(What to produce) Filter the entries for the word "User". Copy each line in which it occurs.

(Data for review)
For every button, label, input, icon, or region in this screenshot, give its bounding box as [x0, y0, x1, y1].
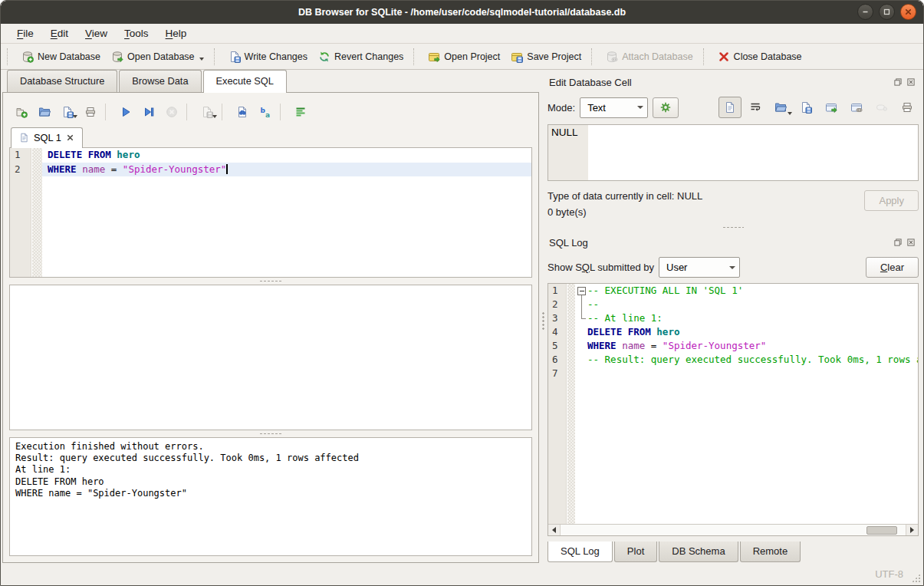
submitted-by-select[interactable]: User — [659, 257, 740, 278]
clear-button[interactable]: Clear — [866, 257, 919, 278]
token: -- — [587, 298, 599, 310]
float-panel-icon[interactable] — [893, 77, 903, 87]
sql-doc-tab[interactable]: SQL 1 — [11, 127, 83, 148]
fold-column — [575, 325, 587, 339]
auto-switch-mode-button[interactable] — [653, 97, 679, 118]
print-button[interactable] — [80, 102, 101, 122]
chevron-down-icon — [788, 112, 792, 115]
save-sql-file-button[interactable] — [57, 102, 78, 122]
sql-doc-tab-bar: SQL 1 — [9, 125, 532, 148]
cell-value-editor[interactable]: NULL — [547, 124, 919, 181]
chevron-down-icon — [212, 115, 217, 118]
link-icon — [850, 101, 863, 114]
dock-splitter[interactable] — [547, 222, 919, 232]
toolbar-button-label: Attach Database — [622, 51, 692, 62]
editor-results-splitter[interactable] — [9, 278, 532, 285]
fold-elbow-icon[interactable] — [575, 311, 587, 325]
results-message-splitter[interactable] — [9, 430, 532, 437]
find-icon — [236, 106, 248, 118]
token: "Spider-Youngster" — [123, 163, 226, 175]
link-button[interactable] — [845, 97, 868, 118]
print-cell-button[interactable] — [896, 97, 919, 118]
code-text: DELETE FROM hero — [587, 325, 918, 339]
open-in-external-button[interactable] — [820, 97, 843, 118]
float-panel-icon[interactable] — [893, 238, 903, 247]
line-number: 1 — [10, 148, 31, 163]
find-replace-icon: ba — [259, 106, 271, 118]
format-sql-icon — [294, 106, 307, 118]
chevron-down-icon — [725, 258, 739, 277]
tab-execute-sql[interactable]: Execute SQL — [203, 70, 287, 93]
minimize-button[interactable] — [857, 4, 873, 20]
menu-help[interactable]: Help — [157, 25, 196, 41]
maximize-button[interactable] — [879, 4, 895, 20]
save-project-button[interactable]: Save Project — [505, 47, 587, 67]
dock-tab-plot[interactable]: Plot — [614, 542, 657, 562]
submitted-by-value: User — [659, 262, 725, 273]
editor-line[interactable]: 2WHERE name = "Spider-Youngster" — [10, 163, 531, 177]
format-sql-button[interactable] — [290, 102, 311, 122]
editor-line[interactable]: 1DELETE FROM hero — [10, 148, 531, 163]
code-text: -- — [587, 298, 918, 311]
new-database-button[interactable]: New Database — [16, 47, 106, 67]
fold-line-icon[interactable] — [575, 298, 587, 311]
log-line: 3-- At line 1: — [548, 311, 918, 325]
mode-select[interactable]: Text — [580, 97, 648, 118]
token — [622, 326, 628, 337]
dock-tab-remote[interactable]: Remote — [740, 542, 801, 562]
close-database-button[interactable]: Close Database — [712, 47, 807, 67]
word-wrap-button[interactable] — [744, 97, 767, 118]
open-project-button[interactable]: Open Project — [423, 47, 505, 67]
menu-tools[interactable]: Tools — [116, 25, 157, 41]
close-button[interactable] — [900, 4, 916, 20]
sql-editor[interactable]: 1DELETE FROM hero2WHERE name = "Spider-Y… — [9, 147, 532, 278]
close-panel-icon[interactable] — [906, 77, 916, 87]
import-data-button[interactable] — [769, 97, 792, 118]
editor-text[interactable]: 1DELETE FROM hero2WHERE name = "Spider-Y… — [10, 148, 531, 176]
menu-file[interactable]: File — [8, 25, 42, 41]
write-changes-button[interactable]: Write Changes — [223, 47, 313, 67]
stop-icon — [166, 106, 178, 118]
scroll-left-button[interactable] — [548, 525, 561, 535]
cell-value-text: NULL — [551, 127, 578, 138]
tab-database-structure[interactable]: Database Structure — [7, 70, 117, 92]
open-database-button[interactable]: Open Database — [106, 47, 209, 67]
find-button[interactable] — [232, 102, 253, 122]
close-panel-icon[interactable] — [906, 238, 916, 247]
export-data-button[interactable] — [794, 97, 817, 118]
execute-all-button[interactable] — [115, 102, 136, 122]
sql-editor-toolbar: ba — [9, 99, 532, 125]
edit-cell-title-label: Edit Database Cell — [549, 77, 632, 88]
apply-button[interactable]: Apply — [864, 190, 919, 211]
resize-grip-icon[interactable] — [911, 573, 921, 583]
dock-tab-sql-log[interactable]: SQL Log — [547, 542, 613, 562]
scrollbar-thumb[interactable] — [866, 526, 898, 535]
find-replace-button[interactable]: ba — [255, 102, 276, 122]
open-sql-file-button[interactable] — [34, 102, 55, 122]
fold-collapse-icon[interactable] — [575, 284, 587, 298]
text-mode-button[interactable] — [718, 97, 742, 118]
toolbar-button-label: Close Database — [734, 51, 802, 62]
scroll-right-button[interactable] — [906, 525, 918, 535]
menu-edit[interactable]: Edit — [42, 25, 77, 41]
message-line: At line 1: — [15, 464, 526, 476]
new-database-icon — [21, 51, 34, 63]
export-results-button — [196, 102, 218, 122]
encoding-indicator[interactable]: UTF-8 — [875, 568, 903, 580]
menu-view[interactable]: View — [77, 25, 116, 41]
log-horizontal-scrollbar[interactable] — [548, 524, 918, 535]
toolbar-handle — [7, 48, 11, 65]
close-tab-icon[interactable] — [66, 133, 74, 142]
open-sql-tab-button[interactable] — [11, 102, 32, 122]
set-null-button — [870, 97, 893, 118]
revert-changes-button[interactable]: Revert Changes — [313, 47, 409, 67]
line-number: 5 — [548, 339, 567, 353]
execute-line-button[interactable] — [138, 102, 159, 122]
dock-tab-db-schema[interactable]: DB Schema — [659, 542, 738, 562]
execute-all-icon — [120, 106, 132, 118]
token: -- At line 1: — [587, 312, 663, 324]
tab-browse-data[interactable]: Browse Data — [119, 70, 201, 92]
main-vertical-splitter[interactable] — [541, 70, 546, 563]
code-text — [587, 367, 918, 380]
sql-log-view[interactable]: 1-- EXECUTING ALL IN 'SQL 1'2--3-- At li… — [547, 283, 919, 536]
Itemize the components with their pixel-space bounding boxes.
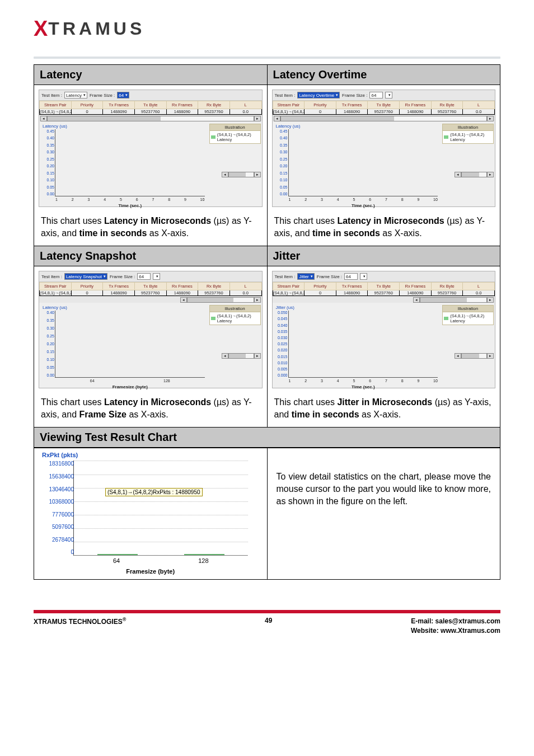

(Problem solution)
submitted-by-select[interactable]: User — [659, 257, 740, 278]
submitted-by-value: User — [659, 262, 725, 273]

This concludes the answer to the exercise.